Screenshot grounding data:
· · · · ·

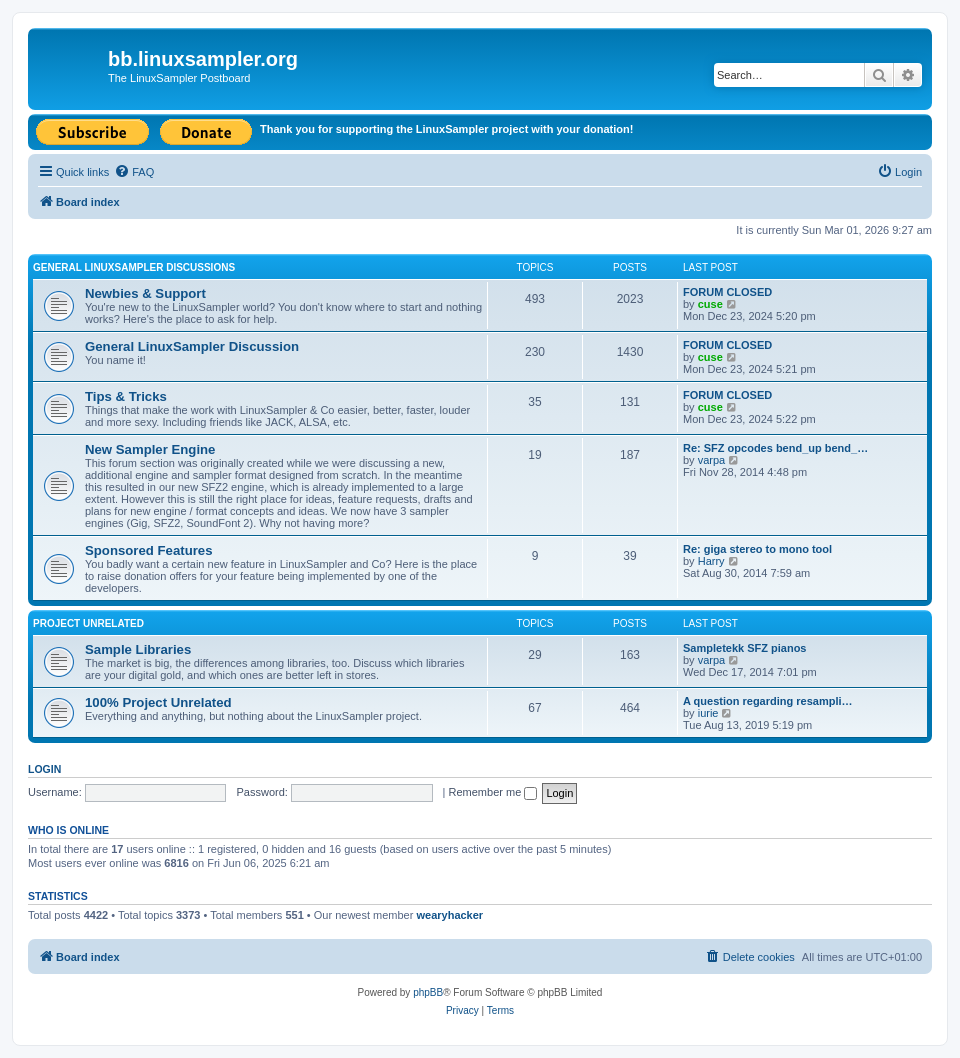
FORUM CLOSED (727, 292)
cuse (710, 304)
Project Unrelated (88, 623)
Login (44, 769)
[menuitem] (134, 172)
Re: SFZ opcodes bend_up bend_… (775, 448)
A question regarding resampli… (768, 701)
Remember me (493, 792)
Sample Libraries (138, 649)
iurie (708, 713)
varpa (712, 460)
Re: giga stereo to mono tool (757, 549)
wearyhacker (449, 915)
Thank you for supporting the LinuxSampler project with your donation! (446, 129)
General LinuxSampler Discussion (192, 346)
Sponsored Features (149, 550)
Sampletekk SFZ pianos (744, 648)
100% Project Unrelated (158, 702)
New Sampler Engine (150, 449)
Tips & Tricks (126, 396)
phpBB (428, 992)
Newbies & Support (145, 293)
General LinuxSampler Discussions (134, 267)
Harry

· · · · ·

> Task requirements
Set down the records again verbatim, with no pictures.

> Response below
FORUM CLOSED (727, 292)
cuse (710, 304)
Project Unrelated (88, 623)
Login (44, 769)
[menuitem] (134, 172)
Re: SFZ opcodes bend_up bend_… (775, 448)
A question regarding resampli… (768, 701)
Remember me (493, 792)
Sample Libraries (138, 649)
iurie (708, 713)
varpa (712, 460)
Re: giga stereo to mono tool (757, 549)
wearyhacker (449, 915)
Thank you for supporting the LinuxSampler project with your donation! (446, 129)
General LinuxSampler Discussion (192, 346)
Sponsored Features (149, 550)
Sampletekk SFZ pianos (744, 648)
100% Project Unrelated (158, 702)
New Sampler Engine (150, 449)
Tips & Tricks (126, 396)
phpBB (428, 992)
Newbies & Support (145, 293)
General LinuxSampler Discussions (134, 267)
Harry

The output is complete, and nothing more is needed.